I will not elaborate any further. I’m assuming you are educators and to some point read the U.S. history.
LaVerne Holtsoi Moreno
Albuquerque, N.M. (Hometown: Lukachukai, Ariz.)
Illegal hemp farms, Asian workers
I want to address the illegal hemp growing in Gadii’ahi, New Mexico. I live by an access road where Dineh Benally and foreign Asians are starting to build an illegal hemp farm facility on a local community member’s farm. My first encounter with them was on June 13.
I noticed trash being thrown on the road near my home on which they were using to bring in a semi-truck and several vans full of foreign Asians. I confronted these individuals not to throw trash or damage the road with their heavy equipment.
As I was delivering my message to these Asian foreigners who speak or understand little to no English, Mr. Dineh Benally drove up and I conveyed the same message to him along with my understanding that hemp farming is an illegal activity on the Navajo Nation.
He then said that hemp farming was not illegal and to do my research on it. Mr. Benally tried to give me $20 for my trouble for picking up after his Asian workers, which makes me think who else he pays off to operate his illegal hemp farming activities.
Mr. Benally’s rebuttal to my argument was that I was jealous of what he is trying to accomplish, which is viewed as an illegal drug dealer. He stated that he has authority to build hemp farms, because he is the farm board president. Although he is the Shiprock Farm Board president, he still has to follow the laws, both federal and Navajo Nation.
I contacted the Gadii’ahi Farm Board president to intervene in this illegal farming activity in which Mr. Benally and his community business partner were informed hemp farming is illegal and the consequences to this activity. They both continued to bring in their heavy equipment and Asian foreigners to begin building.
So every day the building of this hemp farm facility continues. Mr. Benally’s Asian workers blatantly disregard all laws, including the nightly and weekend curfews. They also drive erratically on the roads to our once quiet community by tailgating vehicles, passing vehicles in no passing zones and driving into the canal road at 10 p.m. at night causing a disturbance to those who are trying to rest.
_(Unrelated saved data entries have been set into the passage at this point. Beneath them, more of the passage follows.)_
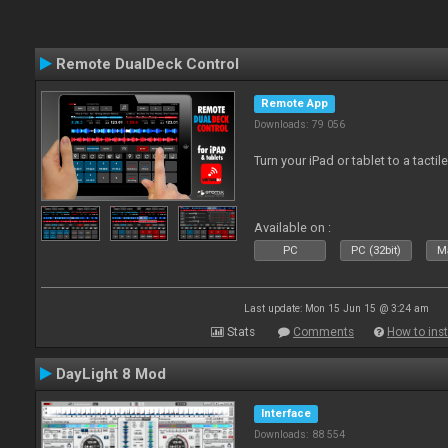
Remote DualDeck Control
Remote App
Downloads: 79 056
Turn your iPad or tablet to a tactil
Available on :
PC
PC (32bit)
Ma
Last update: Mon 15 Jun 15 @ 3:24 am
Stats
Comments
How to inst
DayLight 8 Mod
Interface
Downloads: 88 554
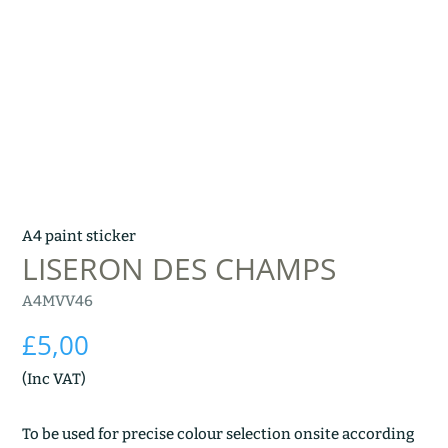
A4 paint sticker
LISERON DES CHAMPS
A4MVV46
£
5,00
(Inc VAT)
To be used for precise colour selection onsite according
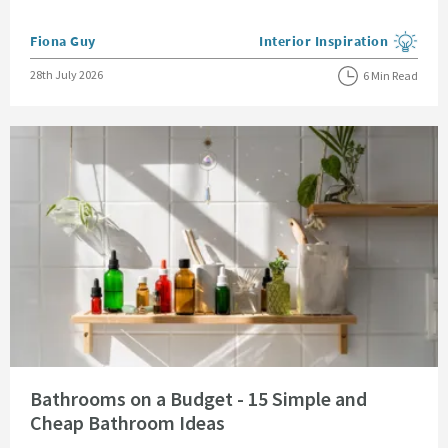
Posted by
Fiona Guy
Interior Inspiration
View more blog posts in the
Posted on
28th July 2026
6 Min Read
Read about Bathrooms on a Budget - 15 Simple and Cheap Bathroom Idea
Bathrooms on a Budget - 15 Simple and
Cheap Bathroom Ideas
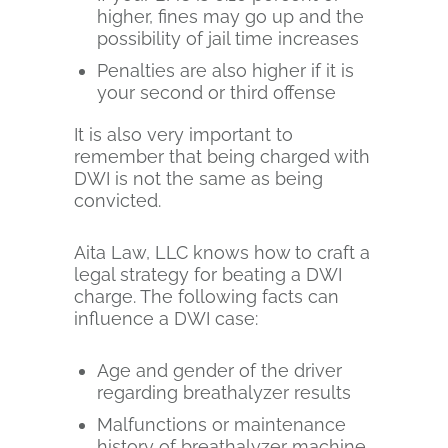
higher, fines may go up and the
possibility of jail time increases
Penalties are also higher if it is
your second or third offense
It is also very important to
remember that being charged with
DWI is not the same as being
convicted.
Aita Law, LLC knows how to craft a
legal strategy for beating a DWI
charge. The following facts can
influence a DWI case:
Age and gender of the driver
regarding breathalyzer results
Malfunctions or maintenance
history of breathalyzer machine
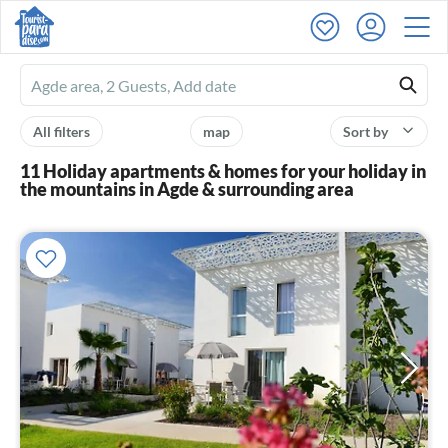
Ferienhausmiete
logo
All filters
map
Sort by
11 Holiday apartments & homes for your holiday in
the mountains in Agde & surrounding area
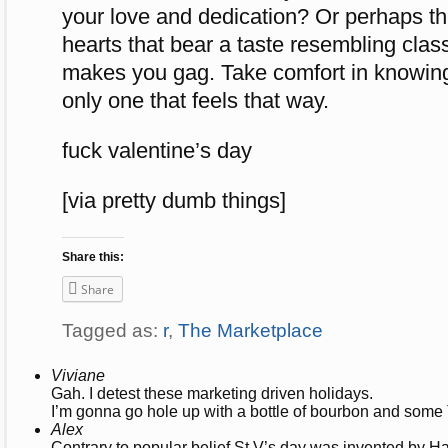
your love and dedication? Or perhaps th
hearts that bear a taste resembling cla
makes you gag. Take comfort in knowing 
only one that feels that way.
fuck valentine’s day
[via pretty dumb things]
Share this:
Share
Tagged as:
r
,
The Marketplace
Viviane
Gah. I detest these marketing driven holidays.
I’m gonna go hole up with a bottle of bourbon and som
Alex
Contrary to popular belief St V’s day was invented by Ha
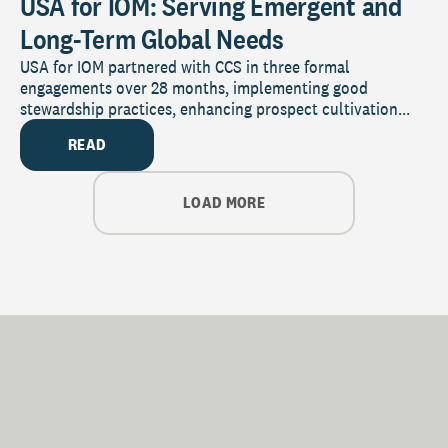
USA for IOM: Serving Emergent and
Long-Term Global Needs
USA for IOM partnered with CCS in three formal
engagements over 28 months, implementing good
stewardship practices, enhancing prospect cultivation...
READ
LOAD MORE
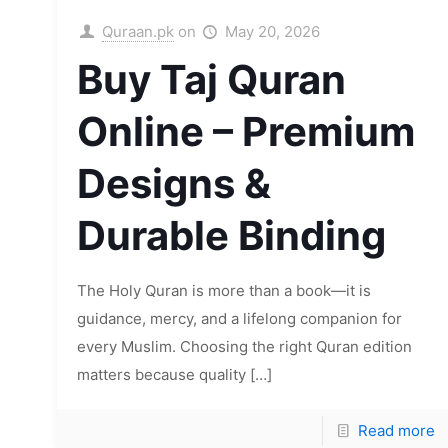
Quraan.pk
on
May 20, 2026
Buy Taj Quran
Online – Premium
Designs &
Durable Binding
The Holy Quran is more than a book—it is
guidance, mercy, and a lifelong companion for
every Muslim. Choosing the right Quran edition
matters because quality
[…]
Read more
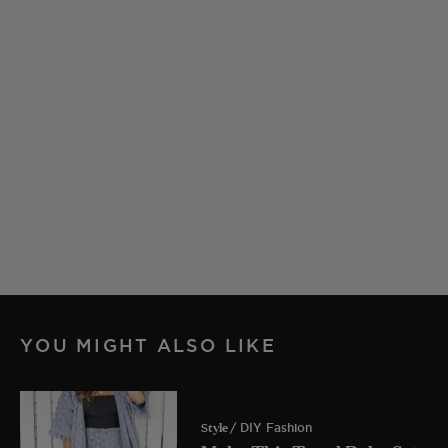
YOU MIGHT ALSO LIKE
Style
/ DIY Fashion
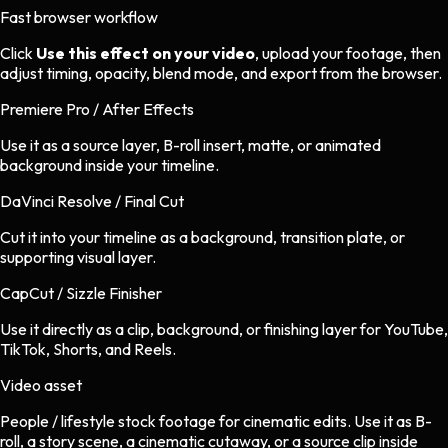
Fast browser workflow
Click
Use this effect on your video
, upload your footage, then
adjust timing, opacity, blend mode, and export from the browser.
Premiere Pro / After Effects
Use it as a source layer, B-roll insert, matte, or animated
background inside your timeline.
DaVinci Resolve / Final Cut
Cut it into your timeline as a background, transition plate, or
supporting visual layer.
CapCut / Sizzle Finisher
Use it directly as a clip, background, or finishing layer for YouTube,
TikTok, Shorts, and Reels.
Video asset
People / lifestyle stock footage
for
cinematic
edits.
Use it as B-
roll, a story scene, a cinematic cutaway, or a source clip inside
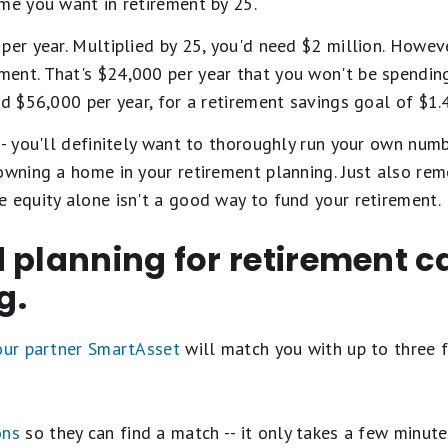
me you want in retirement by 25.
per year. Multiplied by 25, you'd need $2 million. Howeve
nt. That's $24,000 per year that you won't be spending 
ed $56,000 per year, for a retirement savings goal of $1.4
-- you'll definitely want to thoroughly run your own num
 owning a home in your retirement planning. Just also r
 equity alone isn't a good way to fund your retirement.
 planning for retirement c
g.
 our partner SmartAsset
will match you with up to three f
ons
so they can find a match -- it only takes a few minute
I have contacted the Shiprock police department to report these activities, but to no avail, it is not on the priority list to address. I was informed that Mr. Benally’s Asian workers are allowed to disobey the weekend curfew law as they have an essential worker letter indicating hemp farming is defined as an essential work activity.
I don’t understand how hemp farming is essential. As a voting Navajo citizen, I would like to request for the Navajo Nation president, attorney general and other authorities to investigate Mr. Benally’s blatant disregard of the Navajo Nation business regulatory laws and hiring of foreign Asians to build and operate these illegal hemp farms on the Navajo Nation. No one else is above the law, including Mr. Dineh Benally.